John C. Hodges Library, Lindsay Young Auditorium (rm. 101)
04:30 PM - 05:45 PM on Mon, 8 Apr 2024
About the lecture:
In the early twentieth century, anarchists like Emma Goldman and Alexander Berkman championed a radical vision of a world without states, laws, or private property. Militant and sometimes violent, anarchists were heroes to many working-class immigrants. But to many others, anarchism was a terrifyingly foreign ideology. Determined to crush it, government officials launched a decades-long “war on anarchy,” a brutal program of spying, censorship, and deportation that set the foundations of the modern surveillance state. The lawyers who came to the anarchists’ defense advanced groundbreaking arguments for free speech and due process, inspiring the emergence of the civil liberties movement.
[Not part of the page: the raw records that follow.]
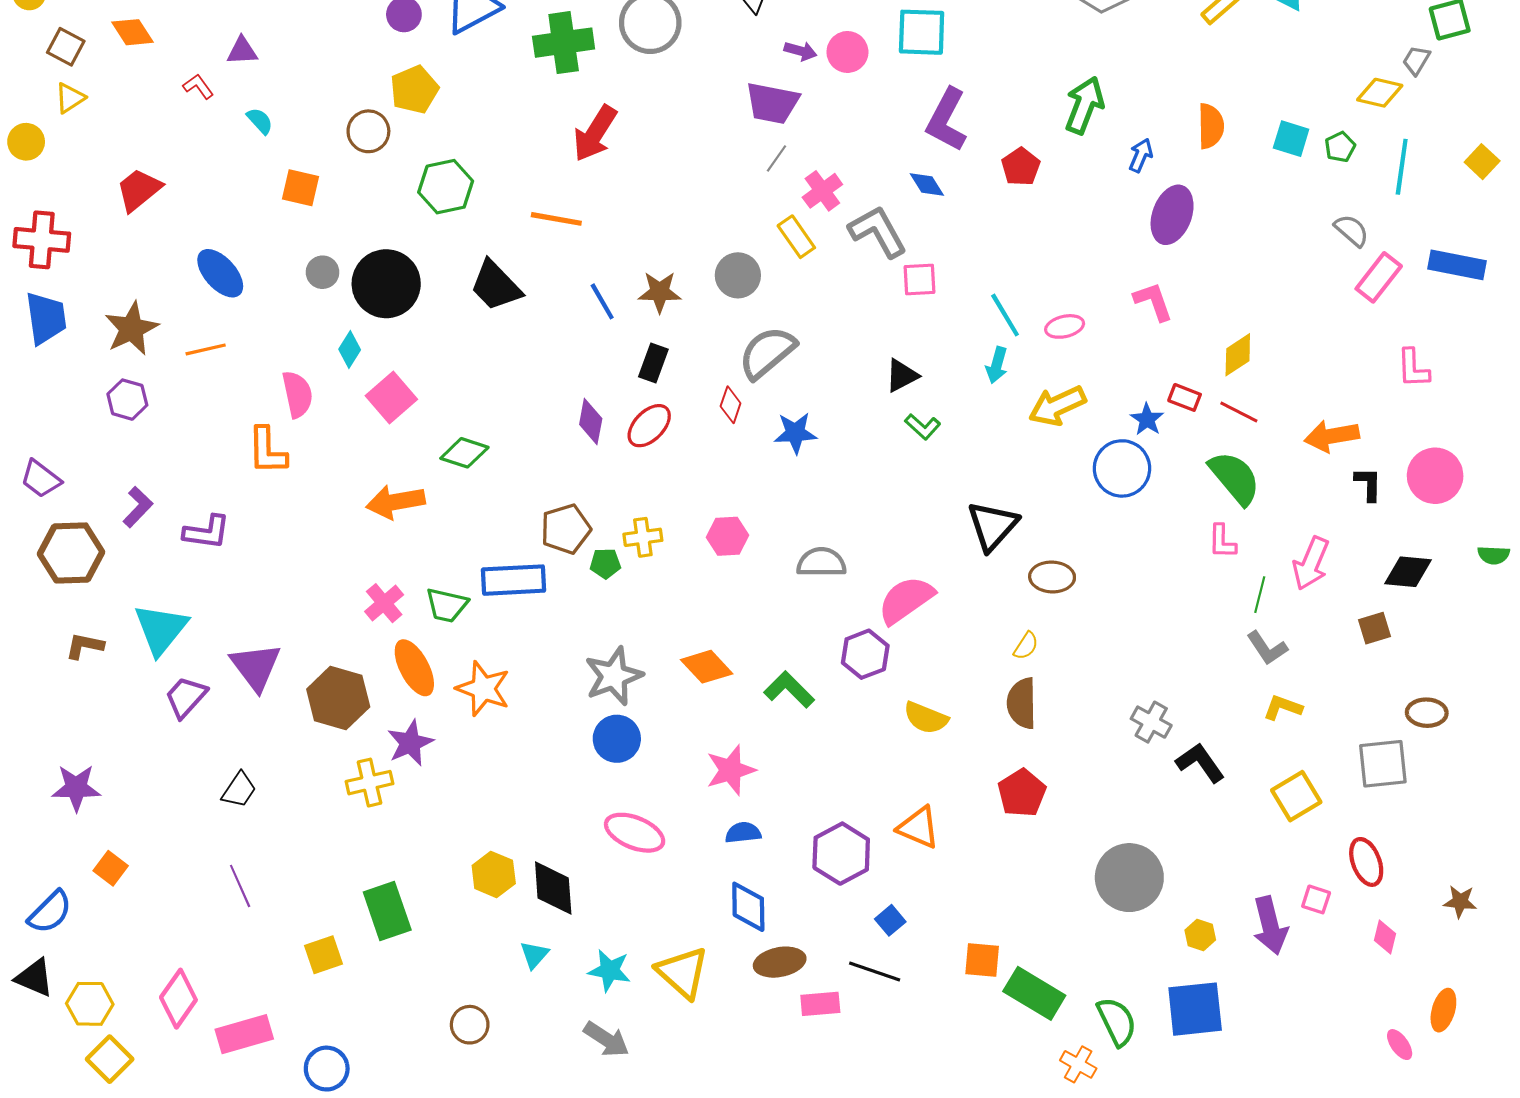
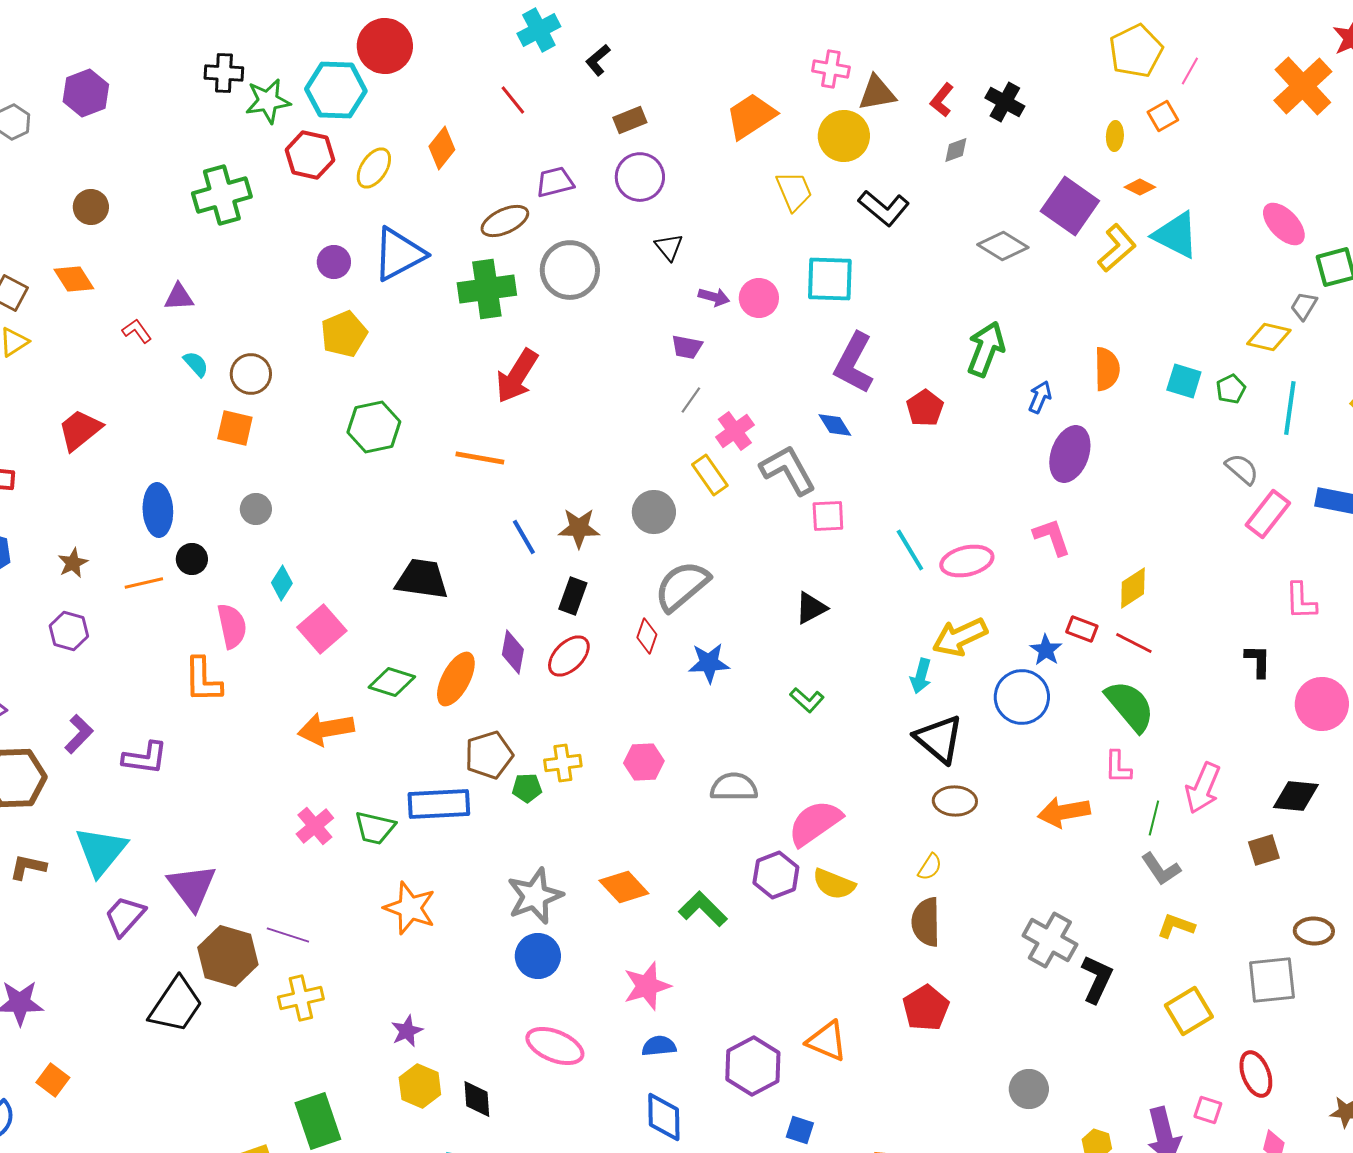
purple trapezoid: (772, 103) -> (687, 347), size x0.6
brown circle: (368, 131) -> (251, 374), moved
blue ellipse: (220, 273) -> (158, 510), turned 39
black circle: (386, 284) -> (192, 559), moved, size x0.5
black trapezoid: (496, 286) -> (422, 579), moved, turned 142
pink ellipse: (1065, 326) -> (967, 561), size x1.4
brown star: (132, 329) -> (73, 563), size x0.6
cyan arrow: (997, 365) -> (921, 676), moved
green L-shape: (923, 427) -> (807, 700), moved
orange arrow: (1332, 436) -> (1064, 812), moved
black L-shape: (1368, 484) -> (1258, 661), moved
black triangle: (993, 526) -> (939, 739), moved, turned -32
orange ellipse: (414, 668) -> (456, 679), moved, turned 56
brown hexagon: (338, 698) -> (228, 956), moved
yellow semicircle: (926, 718) -> (834, 884), moved
gray cross: (1151, 722) -> (1050, 940), size x1.4
purple star: (410, 743) -> (407, 1031), moved, size x0.7
black L-shape: (1200, 763) -> (1097, 979), turned 60
black trapezoid: (239, 790) -> (176, 1005), size x1.6
gray circle: (1129, 878) -> (1029, 1089), size x0.6
purple line: (240, 886) -> (288, 935), moved, turned -48
black diamond: (553, 888) -> (477, 1099), size x0.7
blue square: (890, 920) -> (800, 1130), turned -32

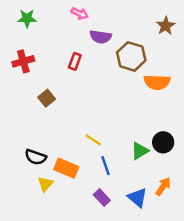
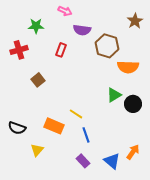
green star: (27, 18) -> (36, 26), moved
black circle: (163, 142) -> (133, 104), moved
green triangle: (140, 151) -> (114, 95), moved
black semicircle: (36, 157) -> (17, 128), moved
orange rectangle: (66, 168) -> (54, 126), moved

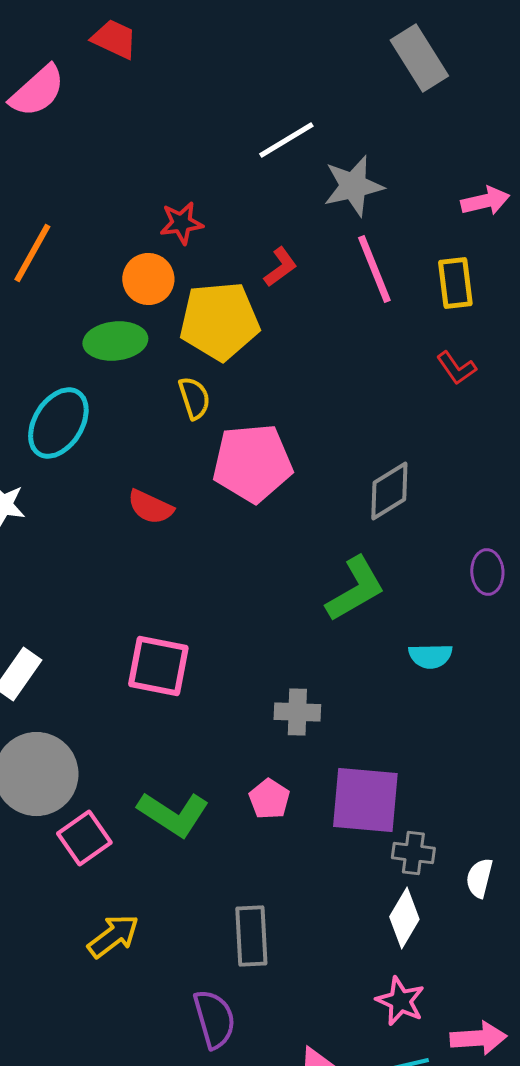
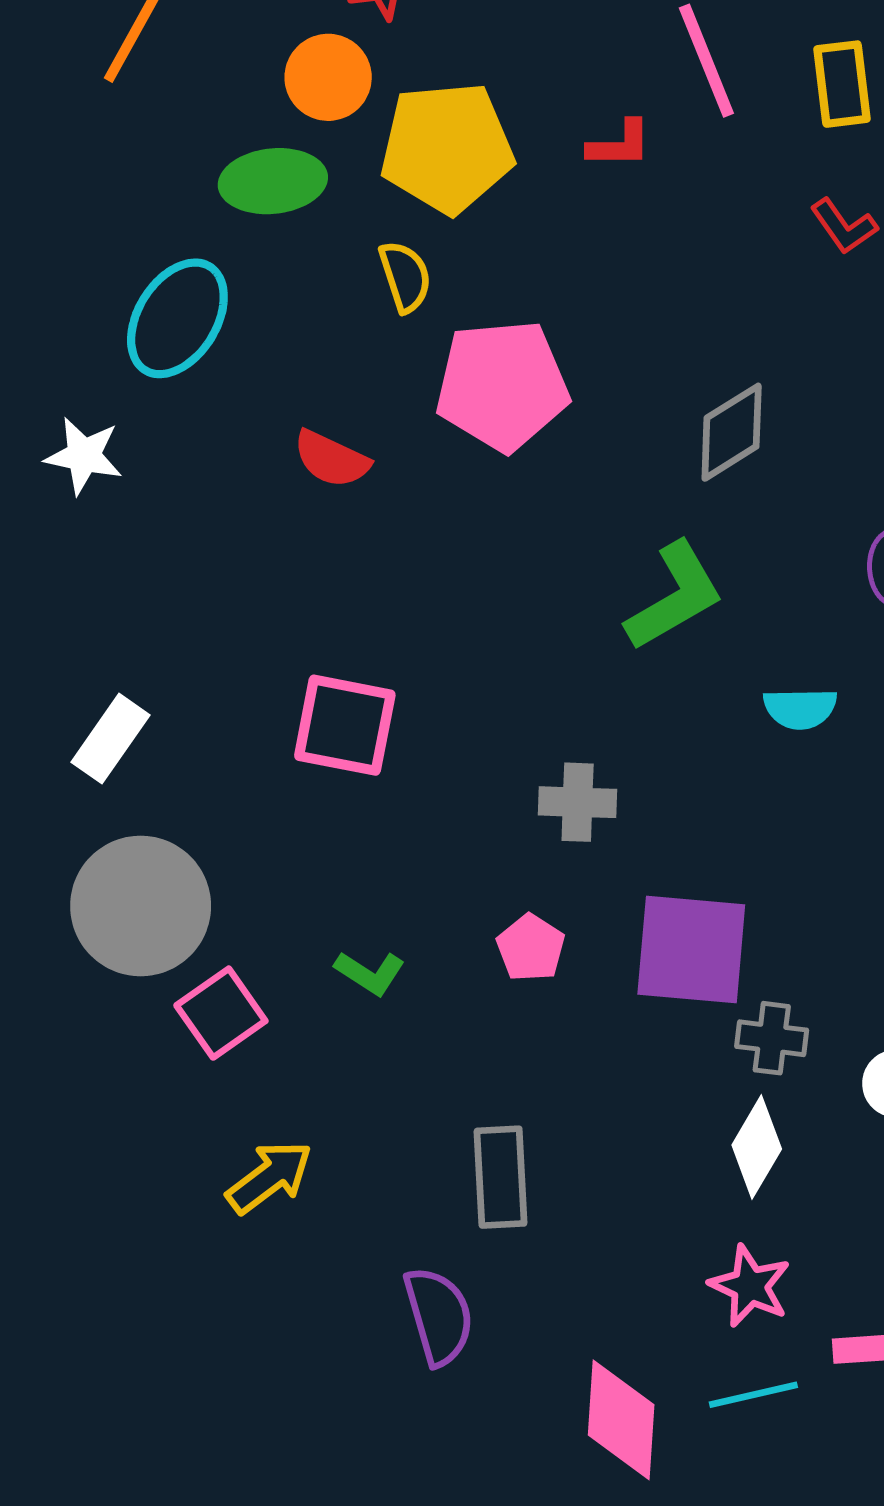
red L-shape: (280, 267) -> (619, 144), moved, turned 36
green L-shape: (173, 814) -> (370, 973), size x0.6

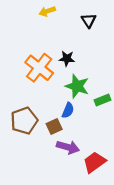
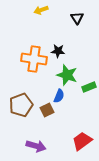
orange cross: (39, 68) -> (34, 59), turned -30
purple arrow: (68, 147) -> (36, 146), moved

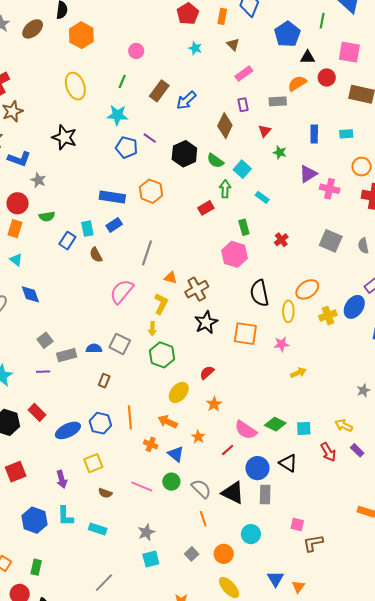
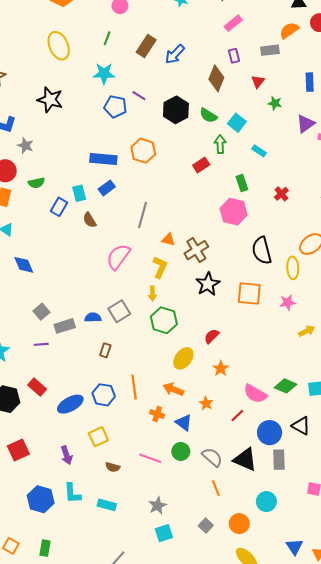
gray square: (120, 344) -> (119, 311), turned 35

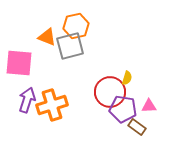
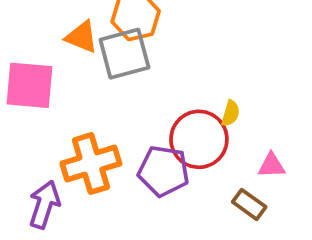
purple arrow: (27, 100) -> (44, 204), moved
purple pentagon: (123, 109) -> (164, 171), moved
In this year's Milton M. Klein Memorial Lecture, historian Michael Willrich will talk about his new book, American Anarchy (Basic Books, 2023), which tells the gripping tale of the anarchists, their allies, and their enemies, showing how their battles over freedom and power still shape our public life.
About the speaker:
Michael Willrich is a 2015 Guggenheim Fellow and the Leff Families Professor of History at Brandeis University, where he has received university-wide prizes for his undergraduate and graduate teaching. He is the author of two previous award-winning books, City of Courts and Pox: An American History, and his writing has been published in the New York Times, New Republic, and Mother Jones.
About the series:
Since its inception in 1994, the Milton Klein lecture series has featured distinguished historians of early American history and American legal history. Past speakers have included Kidada Williams, Ada Ferrer, Richard Bell, Wendy Warren, and Marisa Fuentes.
This annual spring lecture series honors the career of the first university historian of UT, Milton M. Klein, who served as the alumni distinguished service professor of history at UT until retiring in 1984. This lecture series reflects Klein’s lifelong commitment to making the study of history dynamic and accessible to all people.